La gouvernance mondiale est un mythe

Si l’on examine le G 20, le nez collé à l’évènement et l’esprit saturé de bruits médiatiques, le constat s’impose de lui-même avec les belles photos de chefs d’Etat hilares que les quotidiens ont mis en une : Le G 20 a été un formidable succès, de nature à donner un choc de confiance aux marchés, et d’ailleurs les bourses ne s’y sont pas trompées en saluant les conclusion du sommet par des envolées brutales de tous les indices.

Comment eut-il pu d’ailleurs en être autrement ? On ne pouvait pas raisonnablement imaginer un échec en forme de remake de la conférence de Londres de 1933 qui aurait ajouté le désespoir à la dépression. Le G20 était avant tout une grande messe médiatique destinée à traiter la dimension psychologique de la crise. De ce point de vue, ses résultats réels importent moins que le fait que la réunion ait eu lieu et se soit conclue par un accord, aussi creux et aussi partiel soit-il.

En revanche, la portée historique de l’évènement est plus délicate à percevoir. On peut tout aussi bien y voir comme Nicolas Baverez l’avènement d’un « nouvel ordre mondial » caractérisé par une nouvelle mondialisation, désormais politique et multipolaire, ou comme Pierre Antoine Delhommais le triomphe de la mondialisation néolibérale qui annonce un nouveau monde qui sera la copie conforme de l’ancien, avec les mêmes fragilités et les mêmes travers.

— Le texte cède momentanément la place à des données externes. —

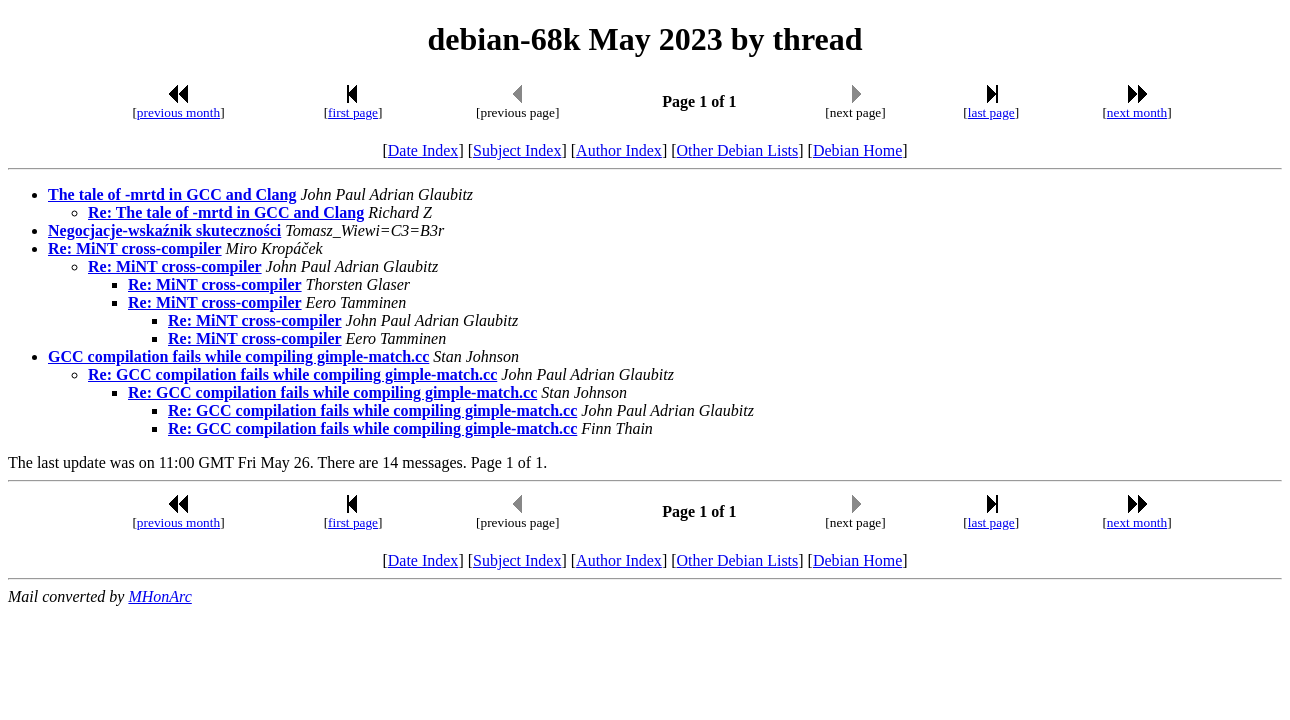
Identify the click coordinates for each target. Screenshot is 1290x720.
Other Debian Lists (738, 150)
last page (991, 112)
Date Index (423, 150)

Fondamentalement la question est de savoir si le rêve de Jacques Attali d’un gouvernement mondial qui pourrait équilibrer les forces du marché qui s’expriment désormais au niveau planétaire est en train de prendre forme ou si la mondialisation est par essence sauvage et non régulable. La conjonction de ces deux propositions contradictoires ouvre alors la voie à une troisième hypothèse : le début d’une déglobalisation du monde.

Un embryon de gouvernement mondial

L’ordre du jour de ce G 20 était incontestablement celui d’un gouvernement économique mondial. Les Américains voulaient accentuer les programmes de relance. Les Européens, moraliser le capitalisme et en finir avec les paradis fiscaux. Les Russes et les Chinois, jeter les bases d’une monnaie de réserve supranationale. Le FMI, augmenter ses moyens d’intervention et nettoyer les bilans des banques.

Même si aucun de ces objectifs n’a été pleinement atteint, plusieurs annonces laissent clairement entrevoir le début d’une gouvernance mondiale du capitalisme : création du conseil de stabilité financière, contrôle des hedge funds présentant un risque systémique, assouplissement des normes comptables, soutien au commerce mondial ect … Sans discuter le caractère suffisant ou approprié de ces mesures, constatons une intention claire de réguler collectivement le capitalisme mondialisé. Si cette tendance se confirmait, on pourrait alors envisager un traité mondial, une constitution économique chère à Paul Jorion, un conseil exécutif adossé à l’ONU et une assemblée représentant les peuples qui aurait la tutelle sur toutes les institutions multilatérales participant l’encadrement de l’économie mondiale : OMC, FMI, Banque mondiale, OIT...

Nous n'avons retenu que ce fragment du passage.